Somalia: The Trouble with Puntland
Nairobi/Brussels, 12 August 2009: If its government does not enact meaningful reforms and reach out to all clans, Puntland may break up violently, adding to the chaos in Somalia.
Somalia: The Trouble with Puntland,* the latest briefing from the International Crisis Group, warns about the rise in insecurity and political tension that the semi-autonomous north-eastern region has been experiencing for three years. At its roots are poor governance and a collapse of the cohesion, particularly within the Harti clan, that led to its creation a decade ago.
"Most of the blame rests squarely with the political leadership", says Daniela Kroslak, Deputy Director of Crisis Group's Africa Program. "If a wide variety of grievances are not urgently tackled in a comprehensive manner, the consequences could be severe for the whole country and even for the Horn of Africa".
Puntland's creation in 1998 was an ambitious experiment to build from the bottom up a polity that might ultimately offer a template for replication in the rest of the country, especially in the war-scarred south. But the dream has faded, and the regime is in dire straits. Intra-Harti friction has eroded the consensual style of politics that once underpinned a relative stability. In a major policy shift from the traditional unionist position, an important segment of the elite is pushing for independence.
Puntland needs to return to its original consensual style of politics. This requires reforming the electoral system, restarting the constitutional drafting process, tackling corruption and rebuilding clan trust.

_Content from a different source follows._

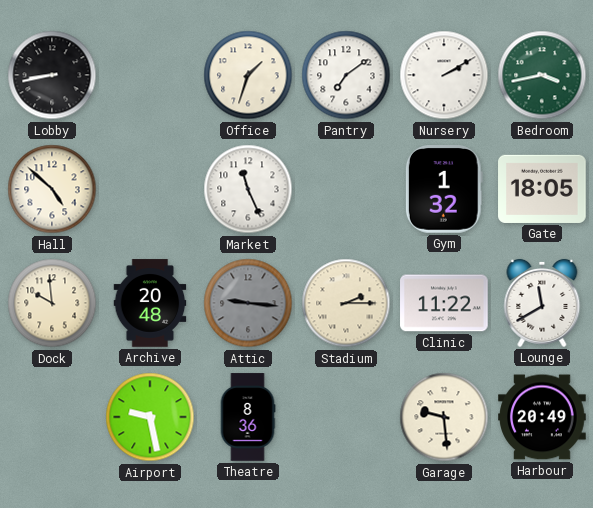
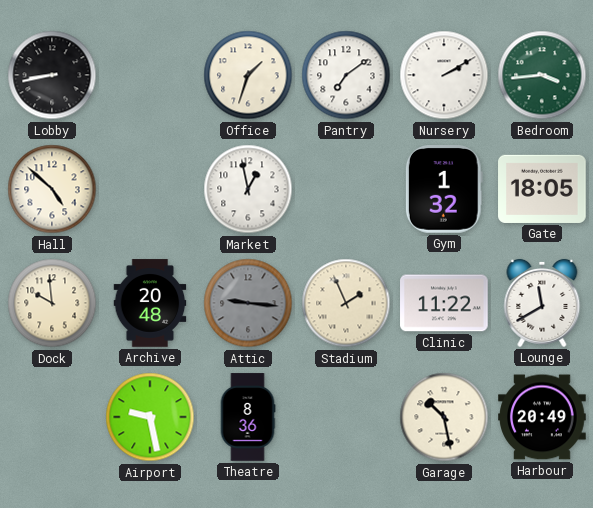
Bedroom: 3:43 -> 3:44
Market: 11:26 -> 12:58
Stadium: 2:15 -> 1:56
Garage: 9:29 -> 10:28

The Puntland government must take advantage of current international attention resulting mainly from the explosion of piracy in the nearby waters to mobilise funds and expertise to carry out comprehensive political, economic and institutional reforms. These should address the fundamental problems: poor governance, corruption, unemployment and the grinding poverty in coastal villages. Donors need to refocus on long-term measures without which no sustainable end to piracy or true stability is possible.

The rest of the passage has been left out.